Additionally, the IPO included an over-allotment option equivalent to 15% of
the total number of new ordinary shares. The stabilization manager provided
notice to exercise in full its over-allotment option on July 2, 2015. As a
result, the Parent issued 10,139,943 ordinary shares at the offer price of 160
pence per ordinary share, which resulted in net proceeds of $24,200, net of
issuance costs of $800.

On March 12, 2018, the Group raised approximately $100,000, before issuance
costs and other expenses, by way of a placing of 45,000,000 placing shares.

During the years ended December 31, 2024 and 2023, other reserves increased by
$4,811 and $3,482, respectively, primarily due to equity-settled share-based
payments granted to employees, the Board of Directors and service providers in
subsidiaries. See Note 2. Investment in subsidiary above.

Treasury stock and Tender Offer

On May 9, 2022, the Group announced the commencement of a $50,000 share
repurchase program (the "Program") of its ordinary shares of one pence each.
The Group executed the Program in two equal tranches. It entered into an
irrevocable non-discretionary instruction with Jefferies International Limited
("Jefferies") in relation to the purchase by Jefferies of the ordinary shares
for an aggregate consideration (excluding expenses) of no greater than $25,000
for each tranche and the simultaneous on-sale of such ordinary shares by
Jefferies to the Group, subject to certain volume and price restrictions.

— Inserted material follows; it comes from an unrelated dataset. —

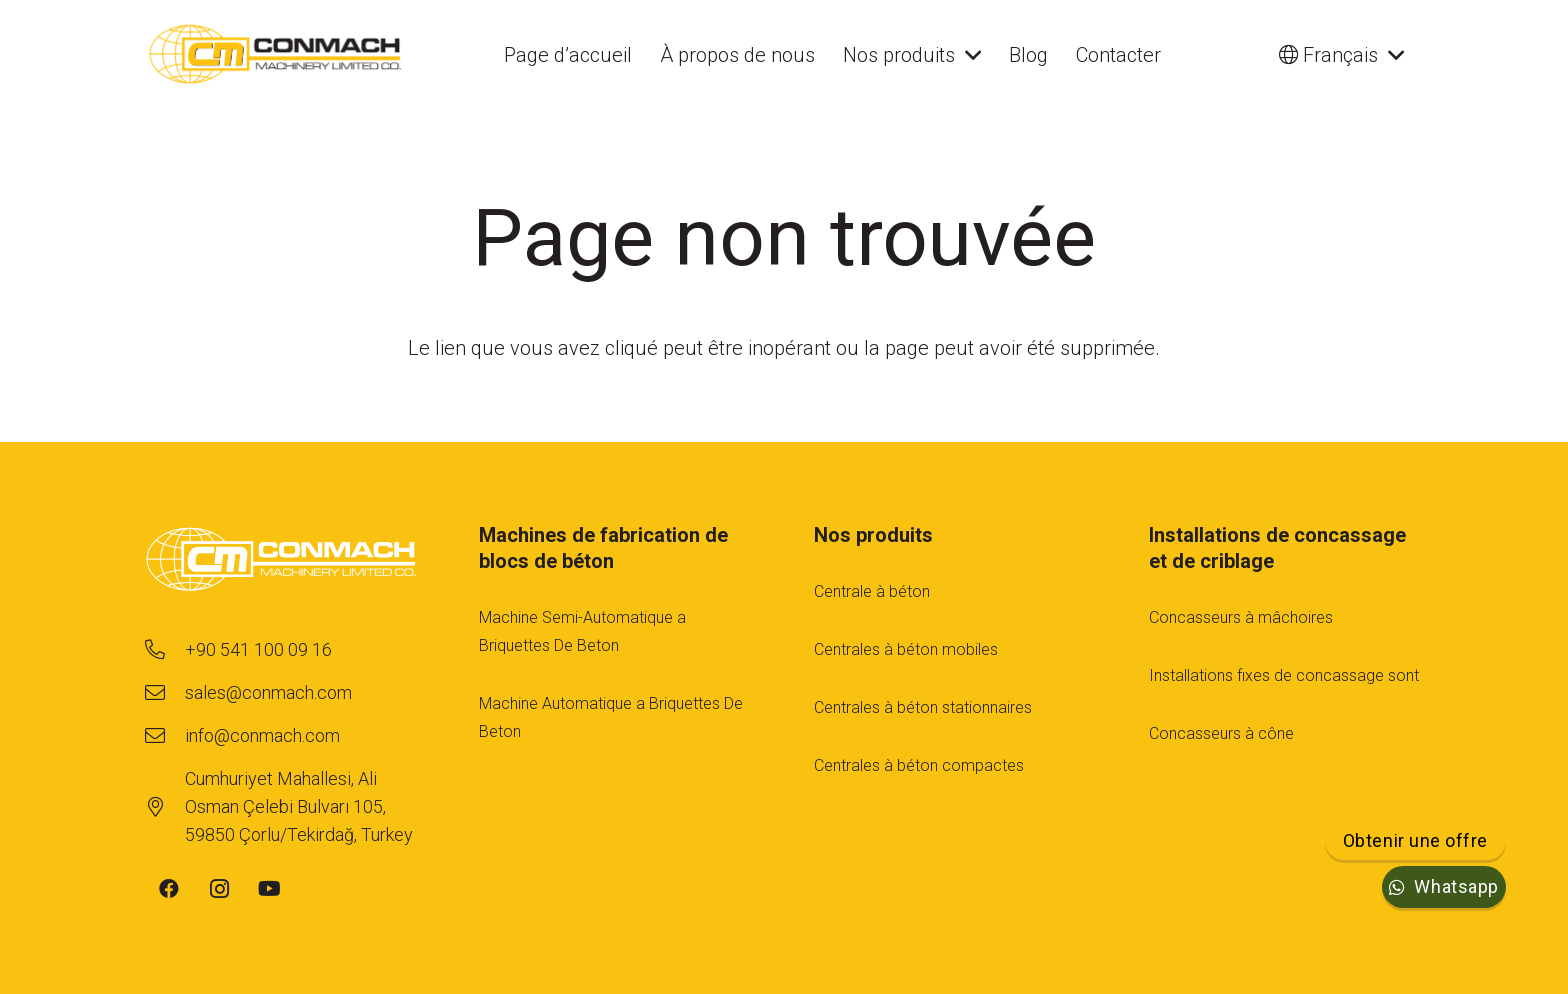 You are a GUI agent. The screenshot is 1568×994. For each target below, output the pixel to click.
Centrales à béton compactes (919, 765)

In February 2024, the Group completed the Program and has repurchased an
aggregate of 20,182,863 ordinary shares under the Program. These shares have
been held as treasury shares and are being used to settle the vesting of
restricted stock units or exercise of stock options.

In March 2024, the Group announced a proposed capital return of $100,000 to
its shareholders by way of a tender offer (the "Tender Offer"). The proposed
Tender Offer was approved by shareholders at the Annual General Meeting of
Stockholders held on June 6, 2024, to acquire a maximum number of 33,500,000
ordinary shares (including ordinary shares represented by American Depository
Shares ("ADSs")) for a fixed price of 250 pence per ordinary share (equivalent
to £25.00 per ADS) for a maximum aggregate amount of $100,000 excluding
expenses.

The Tender Offer was completed on June 24, 2024. The Group repurchased
31,540,670 ordinary shares under the Tender Offer. Following such repurchase,
the Group cancelled these shares repurchased. As a result of the cancellation,
the nominal value of $600 related to the cancelled shares was reduced from
share capital and transferred to a capital redemption reserve, increasing the
capital redemption reserve balance to $600 which was included in other reserve
in the Parent Company Statement of Changes in Equity.

 

4. Intercompany payables

The Parent had a balance due to its operating subsidiary PureTech LLC of
$27,650 as of December 31, 2024, which is related to IPO costs and operating
expenses. These intercompany payables do not bear any interest and are
repayable upon demand.

 

5. Profit and loss account

As permitted by Section 408 of the Companies Act 2006, the Parent's profit and
loss account has not been included in these financial statements. The Parent's
net income for the year was $107,421.

During the year ended December 31, 2024, the Parent recorded income of
$110,500 in respect of dividend received from its subsidiary.

 

6. Directors' remuneration, employee information and share-based payments

The remuneration of the executive Directors of the Parent company is disclosed
in Note 26. Related Parties Transactions, of the Group's Consolidated
Financial Statements. Full details of Directors' remuneration can be found in
the audited sections of the Directors' Remuneration Report. Full detail of the
share-based payment charge and the related disclosures can be found in Note
10. Share-based Payments, of the Group's Consolidated Financial Statements.

The Parent had no employees during 2024 or 2023.